What to do: Copy the entries word for word. Keep the pictures out.
+++++
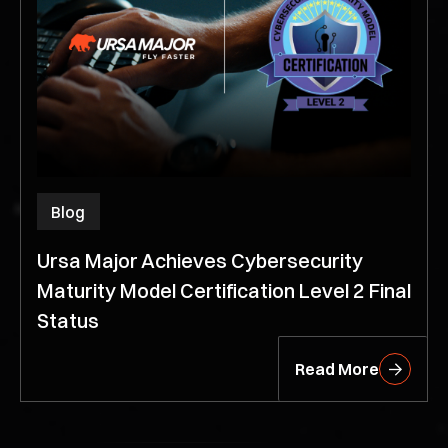
Blog
Ursa Major Achieves Cybersecurity
Maturity Model Certification Level 2 Final
Status
Read More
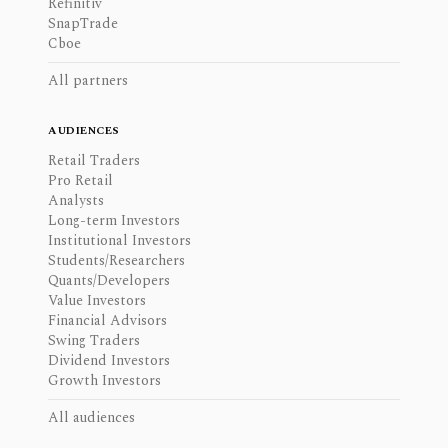
Refinitiv
SnapTrade
Cboe
All partners
AUDIENCES
Retail Traders
Pro Retail
Analysts
Long-term Investors
Institutional Investors
Students/Researchers
Quants/Developers
Value Investors
Financial Advisors
Swing Traders
Dividend Investors
Growth Investors
All audiences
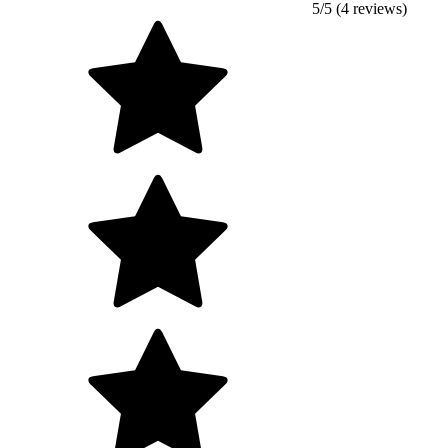
5/5 (4 reviews)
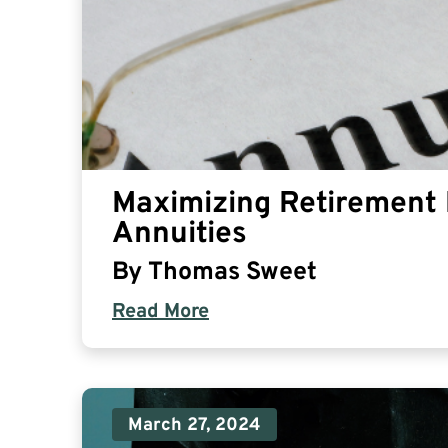
Maximizing Retirement 
Annuities
By
Thomas Sweet
Read More
March 27, 2024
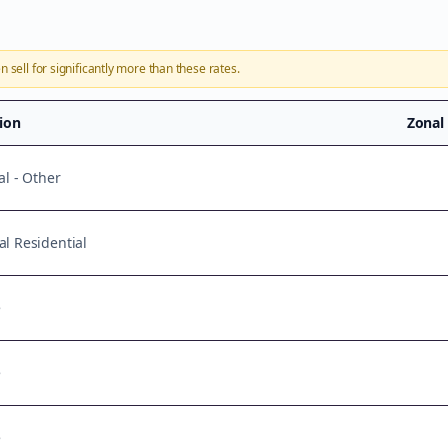
n sell for significantly more than these rates.
tion
Zonal
al - Other
l Residential
e
e
e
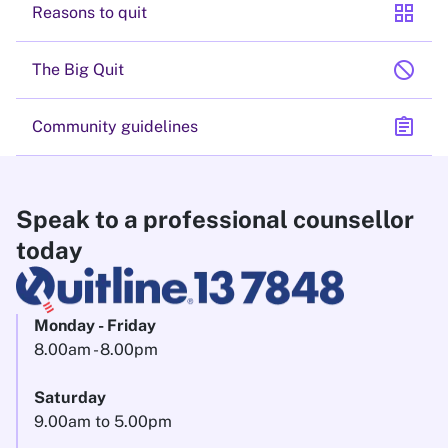
grid_view
Reasons to quit
block
The Big Quit
assignment
Community guidelines
Speak to a professional counsellor
today
Monday - Friday
8.00am - 8.00pm
Saturday
9.00am to 5.00pm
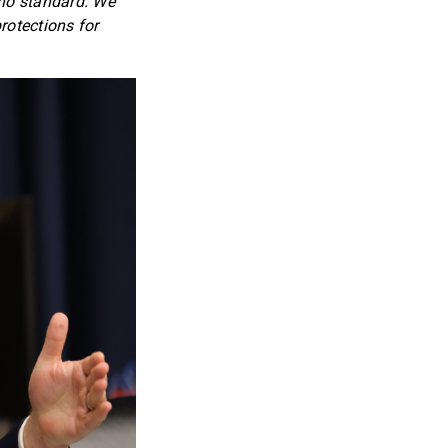
s no standard. We
rotections for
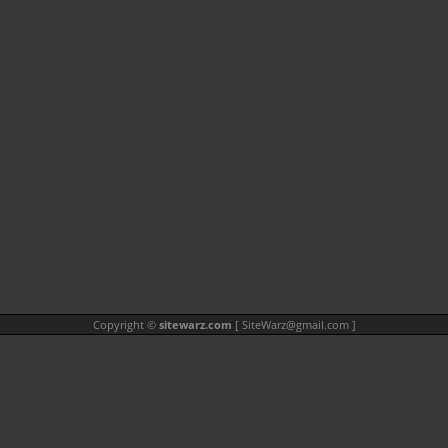
Copyright ©
sitewarz.com
[
SiteWarz@gmail.com
]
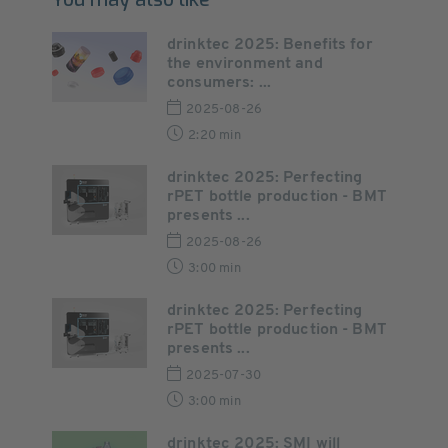
drinktec 2025: Benefits for
the environment and
consumers: ...
2025-08-26
2:20 min
drinktec 2025: Perfecting
rPET bottle production - BMT
presents ...
2025-08-26
3:00 min
drinktec 2025: Perfecting
rPET bottle production - BMT
presents ...
2025-07-30
3:00 min
drinktec 2025: SMI will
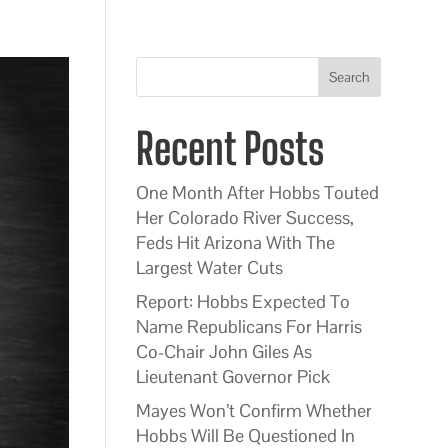
Search
Recent Posts
One Month After Hobbs Touted
Her Colorado River Success,
Feds Hit Arizona With The
Largest Water Cuts
Report: Hobbs Expected To
Name Republicans For Harris
Co-Chair John Giles As
Lieutenant Governor Pick
Mayes Won’t Confirm Whether
Hobbs Will Be Questioned In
+++++
Exercise answer:
Blog
Ursa Major Achieves Cybersecurity
Maturity Model Certification Level 2 Final
Status
Read More
Refinitiv
SnapTrade
Cboe
All partners
AUDIENCES
Retail Traders
Pro Retail
Analysts
Long-term Investors
Institutional Investors
Students/Researchers
Quants/Developers
Value Investors
Financial Advisors
Swing Traders
Dividend Investors
Growth Investors
All audiences
5/5 (4 reviews)
Maximizing Retirement 
Annuities
By
Thomas Sweet
Read More
March 27, 2024
n sell for significantly more than these rates.
tion
Zonal
al - Other
l Residential
e
e
e
grid_view
Reasons to quit
block
The Big Quit
assignment
Community guidelines
Speak to a professional counsellor
today
Monday - Friday
8.00am - 8.00pm
Saturday
9.00am to 5.00pm
s no standard. We
rotections for
Copyright ©
sitewarz.com
[
SiteWarz@gmail.com
]
drinktec 2025: Benefits for
the environment and
consumers: ...
2025-08-26
2:20 min
drinktec 2025: Perfecting
rPET bottle production - BMT
presents ...
2025-08-26
3:00 min
drinktec 2025: Perfecting
rPET bottle production - BMT
presents ...
2025-07-30
3:00 min
drinktec 2025: SMI will
Search
Recent Posts
One Month After Hobbs Touted
Her Colorado River Success,
Feds Hit Arizona With The
Largest Water Cuts
Report: Hobbs Expected To
Name Republicans For Harris
Co-Chair John Giles As
Lieutenant Governor Pick
Mayes Won’t Confirm Whether
Hobbs Will Be Questioned In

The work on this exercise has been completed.